Knaudt, Sandra, Das Strafrecht des Großherzogtums Hessen im 19. Jahrhundert bis zum Reichsstrafgesetzbuch (= Juristische Zeitgeschichte 3/46). De Gruyter, Berlin 2017. XII, 188 S. Angezeigt von Gerhard Köbler.
Das Strafrecht greift als Teil des öffentlichen Rechtes besonders tief in die grundlegenden Rechte des Staatsbürgers ein, weshalb in einer Zeit, in der sich die Gesellschaft gegenüber dem Staat sichern und schützen wollte, nicht nur der Ruf nach einer Verfassung laut wurde, sondern der Bürger auch die Eingriffsrechte des Staates in seine Freiheit genau festgelegt sehen wollte.

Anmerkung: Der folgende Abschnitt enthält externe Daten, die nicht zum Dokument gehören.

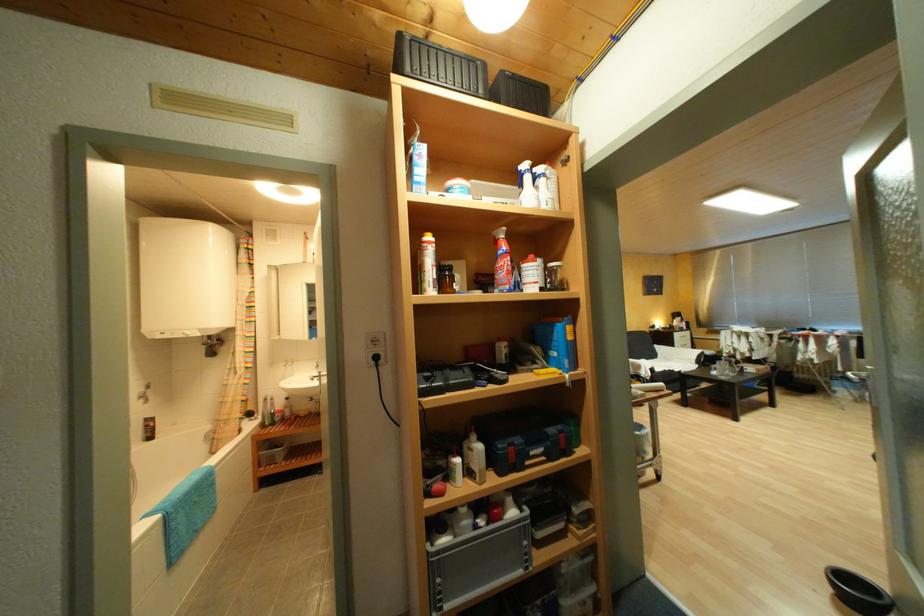 Find the location of `black bowl`. black bowl is located at coordinates (858, 592). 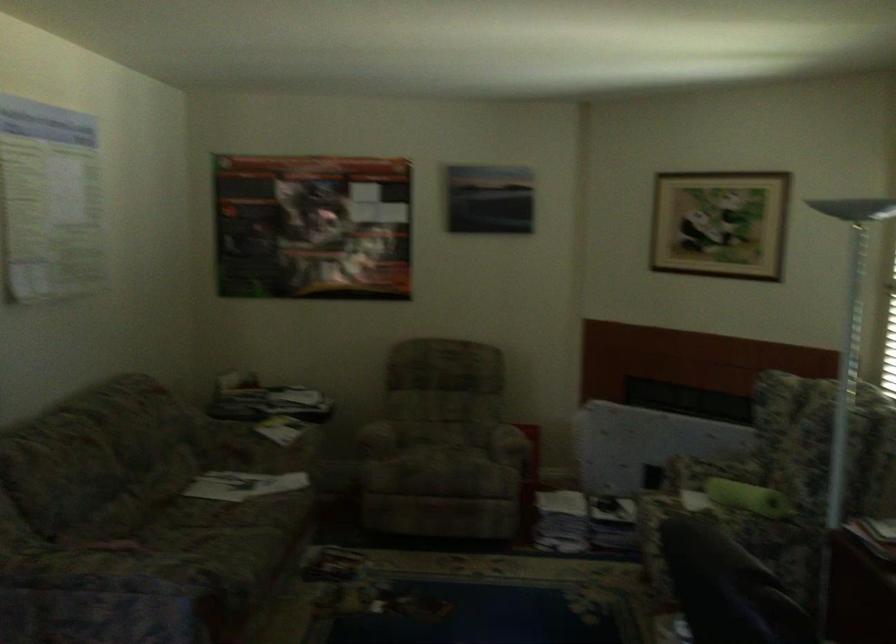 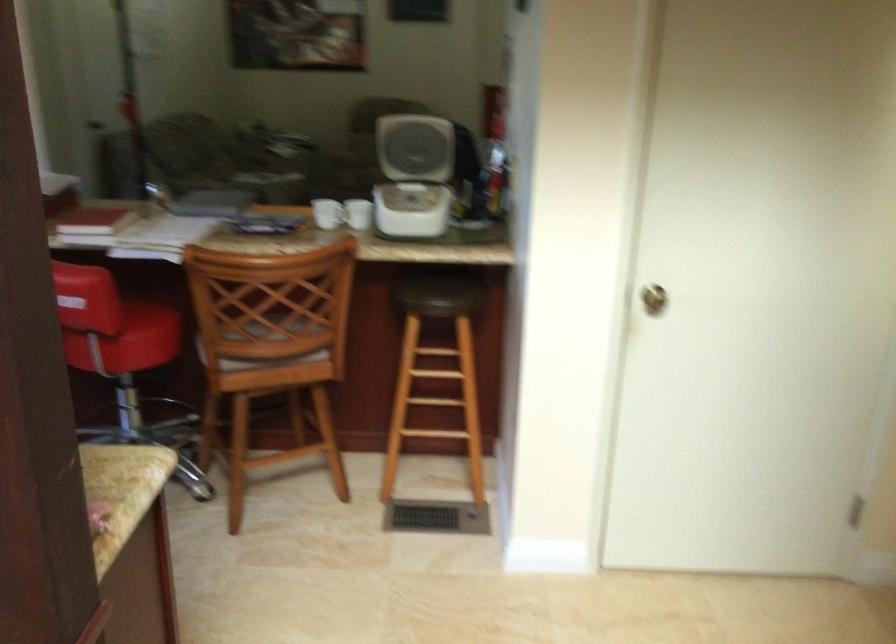 Question: I am providing you with two images of the same scene from different viewpoints. After the viewpoint changes to image2, which objects are now occluded?

Choices:
 (A) yellow lego box
 (B) green cylindrical pillow
 (C) white coffee mug
 (D) red chair sitting surface

Answer: (B)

Dementsprechend kann es kaum überraschen, dass in dem 1806 zu einem Großherzogtum aufgestiegenen, nach dem Ende des heiligen römischen Reiches souveränen Hessen-Darmstadt 1820 eine Verfassung erreicht und in dieser das Ziel der Schaffung eines Strafgesetzbuchs für das Land festgelegt wurde. In ihm konnte besonders genau bestimmt werden, wann und wie der Staat in die Freiheit, den Körper, das Leben und gegebenenfalls das Eigentum des Einzelnen eingreifen durfte.
Mit dieser Thematik beschäftigt sich die von der Fernuniversität Hagen 2017 angenommene Dissertation der Verfasserin. Sie bietet primär eine Gesetzgebungsgeschichte des Strafgesetzbuchs, an deren Beginn die Entstehungsgeschichte des Staates und seiner territorialen Entwicklung geschildert wird. Besonders bedeutsam ist daneben der Einfluss des in Frankreich 1810 geschaffenen Code pénal, der in der linksrheinischen Provinz Rheinhessen des neuen Großherzogtums galt und in seinen prozessrechtlichen Grundsätzen die modernen Forderungen nach Öffentlichkeit und Mündlichkeit des Verfahrens verwirklicht hatte.
Die konkrete Gesetzgebung beginnt mit einem an dem Code pénal ausgerichteten Entwurf des Oberappellationsrats Johann Friedrich Knapp in dem Jahre 1824, dem allerdings bereits 1803 ein Entwurf des den Strafzweck grundsätzlich betrachtenden Karl Ludwig Wilhelm Grolman in Gießen vorausgeht. Danach verfolgt die Verfasserin auf der Grundlage aller zugänglichen Materialien sehr sorgfältig den Gang der von vielen Politikern und Beamten begleiteten Gesetzgebung bis zu der Inkraftsetzung 1842. Die Verfasserin, die dem Ergebnis in Vergleich zu dem Code pénal ein mildes Strafensystem zuspricht, behandelt auf dieser Grundlage die einzelnen Straftatbestände und vergleicht sie mit anderen Strafgesetzbüchern, so dass ihre umsichtige Darlegung einen vorteilhaften Ausgangspunkt für weitere ähnliche Arbeiten vor der Vereinheitlichung des deutschen Strafrechts in dem Reichsstrafgesetzbuch von 1871 und seinen Vorstufen bilden kann.